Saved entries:
....................
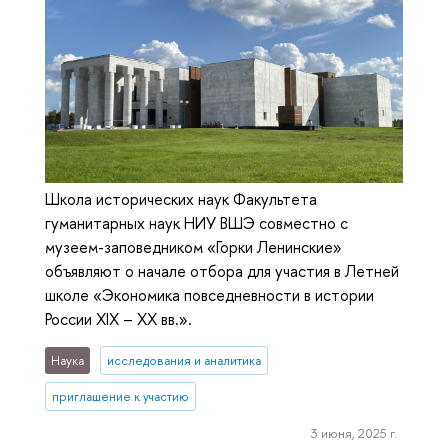
Школа исторических наук Факультета
гуманитарных наук НИУ ВШЭ совместно с
музеем-заповедником «Горки Ленинские»
объявляют о начале отбора для участия в Летней
школе «Экономика повседневности в истории
России XIX – XX вв.».
Наука
исследования и аналитика
приглашение к участию
3 июня, 2025 г.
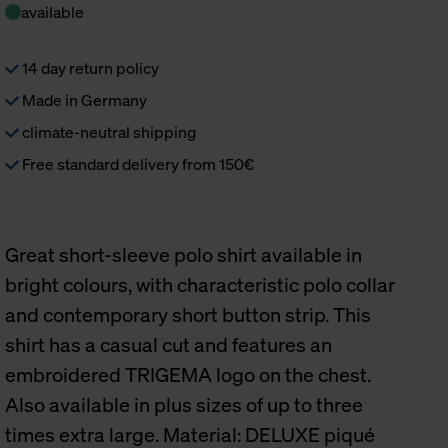
available
14 day return policy
Made in Germany
climate-neutral shipping
Free standard delivery from 150€
Great short-sleeve polo shirt available in
bright colours, with characteristic polo collar
and contemporary short button strip. This
shirt has a casual cut and features an
embroidered TRIGEMA logo on the chest.
Also available in plus sizes of up to three
times extra large. Material: DELUXE piqué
....................
- [Work instructions] Give back every entry in full, exactly as written, with no picture included.

- [Solution for this exercise]
Школа исторических наук Факультета
гуманитарных наук НИУ ВШЭ совместно с
музеем-заповедником «Горки Ленинские»
объявляют о начале отбора для участия в Летней
школе «Экономика повседневности в истории
России XIX – XX вв.».
Наука
исследования и аналитика
приглашение к участию
3 июня, 2025 г.
available
14 day return policy
Made in Germany
climate-neutral shipping
Free standard delivery from 150€
Great short-sleeve polo shirt available in
bright colours, with characteristic polo collar
and contemporary short button strip. This
shirt has a casual cut and features an
embroidered TRIGEMA logo on the chest.
Also available in plus sizes of up to three
times extra large. Material: DELUXE piqué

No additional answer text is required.